On 1 June 2023, the Asian Institute of Management’s (AIM) faculty from the Aboitiz School of Innovation, Technology, & Entrepreneurship (ASITE) conducted a deep dive discussion on the topic of Generative Artificial Intelligence (AI) and its impact on education. Held at the Aboitiz Tech Space, this two-and-a-half-hour discussion explored themes such as the ethics of using AI in school, the potential impact of AI in the education space, and the inner workings of large language models (LLM) as used by ChatGPT to great effect.  

AIM President and Dean, Dr. Jikyeong Kang prefaced the discussion with questions on the accuracy and reliability of the information, data privacy protection, and fostering “human agency, responsibility, accountability, in the face of this powerful technology”. 

ASITE School Head, Professor Christopher Monterola PhD, was bullish on AI, demonstrating the capabilities of ChatGPT and its uses in a learning environment. From creating video scripts and physics tests, to formulating judging rubrics for a hypothetical storytelling competition, the AI performed efficiently, even speaking in Filipino when prompted. Prof. Monterola stressed that AI does have its trade-offs such as the balance between having more data versus privacy, the biases of the data it was trained on, and operation of such learning models which can go beyond human intuition. Nevertheless, Prof.

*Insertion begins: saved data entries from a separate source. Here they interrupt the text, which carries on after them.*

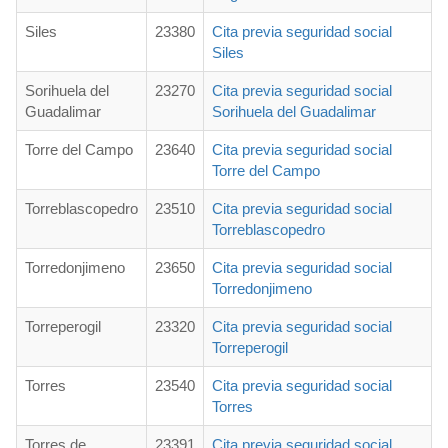
Siles
23380
Cita previa seguridad social
Siles
Sorihuela del
23270
Cita previa seguridad social
Guadalimar
Sorihuela del Guadalimar
Torre del Campo
23640
Cita previa seguridad social
Torre del Campo
Torreblascopedro
23510
Cita previa seguridad social
Torreblascopedro
Torredonjimeno
23650
Cita previa seguridad social
Torredonjimeno
Torreperogil
23320
Cita previa seguridad social
Torreperogil
Torres
23540
Cita previa seguridad social
Torres
Torres de
23391
Cita previa seguridad social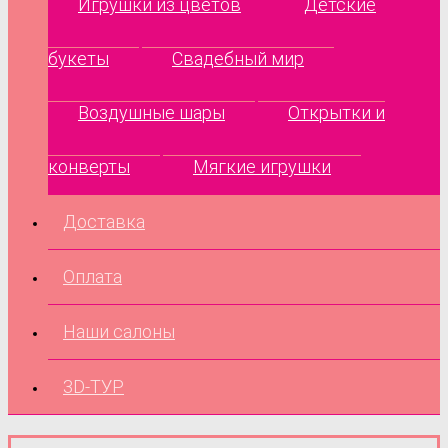
Игрушки из цветов
Детские
букеты
Свадебный мир
Воздушные шары
Открытки и
конверты
Мягкие игрушки
Доставка
Оплата
Наши салоны
3D-ТУР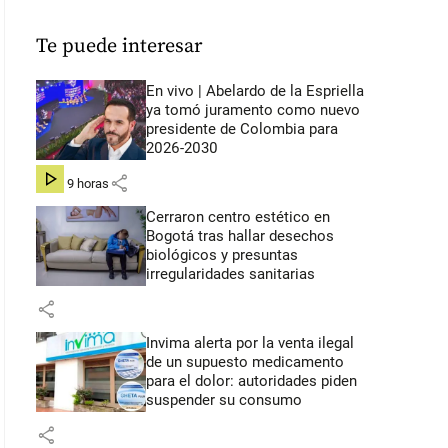
Te puede interesar
En vivo | Abelardo de la Espriella
ya tomó juramento como nuevo
presidente de Colombia para
2026-2030
share
hace 9 horas
Cerraron centro estético en
Bogotá tras hallar desechos
biológicos y presuntas
irregularidades sanitarias
share
Invima alerta por la venta ilegal
de un supuesto medicamento
para el dolor: autoridades piden
suspender su consumo
share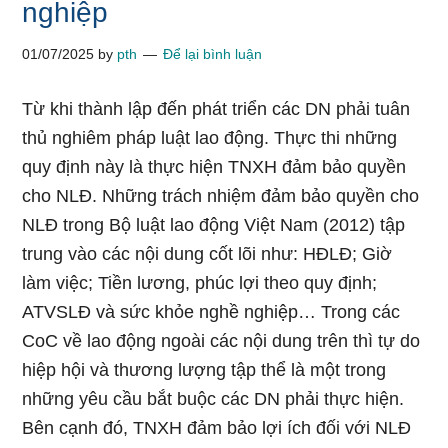
nghiệp
01/07/2025
by
pth
Để lại bình luận
Từ khi thành lập đến phát triển các DN phải tuân
thủ nghiêm pháp luật lao động. Thực thi những
quy định này là thực hiện TNXH đảm bảo quyền
cho NLĐ. Những trách nhiệm đảm bảo quyền cho
NLĐ trong Bộ luật lao động Việt Nam (2012) tập
trung vào các nội dung cốt lõi như: HĐLĐ; Giờ
làm việc; Tiền lương, phúc lợi theo quy định;
ATVSLĐ và sức khỏe nghề nghiệp… Trong các
CoC về lao động ngoài các nội dung trên thì tự do
hiệp hội và thương lượng tập thể là một trong
những yêu cầu bắt buộc các DN phải thực hiện.
Bên cạnh đó, TNXH đảm bảo lợi ích đối với NLĐ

Monterola emphasized that at the center of disruptive technology is AI and that one needs to be well-versed in this adaptive technology to be future-fit.  

On the other hand, Academic Program Director of the Bachelor of Science in Data Science and Business Administration (BSDSBA) program, Professor Michelle Banawan PhD, took a more conservative approach.  She explained that AI and LLMs are powerful tools that should be adapted for our requirements; however, she cautioned that they could also be utilized for malicious purposes such as malware creation and the generation of phishing emails and fake news, not to mention their capacity to amplify biases in training data as well as challenge the boundaries of human identity and agency.  

A panel composed of Chief Operations Officer and incoming Chief Executive Officer of Teach for the Philippines, Ms. Mavie Ungco, the Aboitiz Chair in Data Science and the Academic Program Director of the Master of Science in Data Science (MSDS) program, Professor Erika Legara, as well as Professors Monterola and Banawan discussed their own experiences with AI and fielded questions from the event attendees.  

With this disruptive technology getting better day-by-day, the audience expressed concerns about the reliability and accuracy of the information generated by AI and LLMs, the ethics of AI use in the academic sphere, and whether educators would be replaced by this technology.  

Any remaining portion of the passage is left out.